The second half of the text provides a biography of Louis Johnson’s life. The authors detail his upbringing, the circumstances around his forced removal and maternally unauthorised adoption, and describe his sad and premature death. They rely heavily on their interviews with members of Louis Johnson’s biological family to form a picture of his early life as one of four siblings in a five child family to be removed from their Luritja mother. Haebich and Mickler use statements made by Louis Johnson’s adoptive parents to the National Inquiry into the Separation of Aboriginal and Torres Strait Islander Children from their Families in 1997 to supplement their own interviews with the couple, and to complete the narrative of Louis Johnson’s life. In their statement, the Johnson’s concede: ‘We didn’t understand the damage that was done by cross-‐‑cultural adoption and the part that cross-cultural adoption played in the enforced assimilation policy…to participate in an adoption that was specifically against the mother’s wishes is doubly unjust’ (p. 51). Haebich and Mickler contrast the openness and transparency of their interviews with Louis Johnson’s biological and adoptive families with the impenetrable bureaucracy of Northern Territory government departments. They describe the ways in which their research was frustrated by government agencies who refused to release documents relating to the removal of Louis Johnson from his mother. This gap in knowledge is an unfortunate flaw in this otherwise thorough biography.

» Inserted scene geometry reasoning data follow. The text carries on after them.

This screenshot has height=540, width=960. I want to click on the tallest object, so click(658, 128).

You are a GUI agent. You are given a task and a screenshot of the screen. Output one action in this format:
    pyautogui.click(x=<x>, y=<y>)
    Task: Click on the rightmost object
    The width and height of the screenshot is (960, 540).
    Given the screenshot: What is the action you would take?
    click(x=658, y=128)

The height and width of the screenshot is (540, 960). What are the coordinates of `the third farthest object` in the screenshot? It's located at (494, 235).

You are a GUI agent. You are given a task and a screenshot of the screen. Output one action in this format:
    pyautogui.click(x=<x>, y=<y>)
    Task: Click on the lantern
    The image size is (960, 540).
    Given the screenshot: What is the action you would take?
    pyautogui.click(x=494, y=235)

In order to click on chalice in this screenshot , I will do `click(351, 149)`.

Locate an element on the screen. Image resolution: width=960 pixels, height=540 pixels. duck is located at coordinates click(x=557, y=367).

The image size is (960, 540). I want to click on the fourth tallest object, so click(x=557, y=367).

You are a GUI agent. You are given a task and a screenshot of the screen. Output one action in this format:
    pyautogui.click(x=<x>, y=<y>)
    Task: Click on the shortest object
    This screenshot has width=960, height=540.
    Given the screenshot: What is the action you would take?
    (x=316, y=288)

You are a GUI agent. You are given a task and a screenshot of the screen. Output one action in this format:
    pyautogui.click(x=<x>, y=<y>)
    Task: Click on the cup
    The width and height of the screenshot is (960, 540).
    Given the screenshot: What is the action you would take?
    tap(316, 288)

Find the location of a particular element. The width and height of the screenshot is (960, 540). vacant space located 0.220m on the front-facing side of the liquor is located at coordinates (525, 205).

Through a comprehensive account of race relations in Western Australia through the 1980s and into the 1990s, Haebich and Mickler suggest that the public environment of Louis Johnson’s adolescence was characterised by a ‘noxious public air of fear and malevolence’ (p. 67). They reflect on the disproportionate representation of Indigenous prisoners in (Western) Australian gaols, and the hysterical and overstated portrayal of Aboriginal youth crime in Perth in the 1990s. In their most compelling argument, Mickler and Haebich conclude that, because of its treatment of Louis Johnson, Australia ‘cannot yet call itself postcolonial’ (p. xiv). They urge that Australia needs to ‘give proper political and legal effect to the principles of equality, self-determination and sovereignty’ (p. xiv).
Haebich and Mickler’s work is comprehensive, well researched and highly accessible. The decision of the authors to frame the text in their preface as one suitable to the ‘contemporary young reader’ should not limit its potential scope for readers of all ages. Louis Johnson was just nineteen when he died in tragic circumstances, his death the result of racially motivated violence and prejudicial medical treatment. It is thus, in this reviewer’s opinion, an incredibly valuable case study of the very real effects of institutionalised racial violence in this country, and an important story to be told.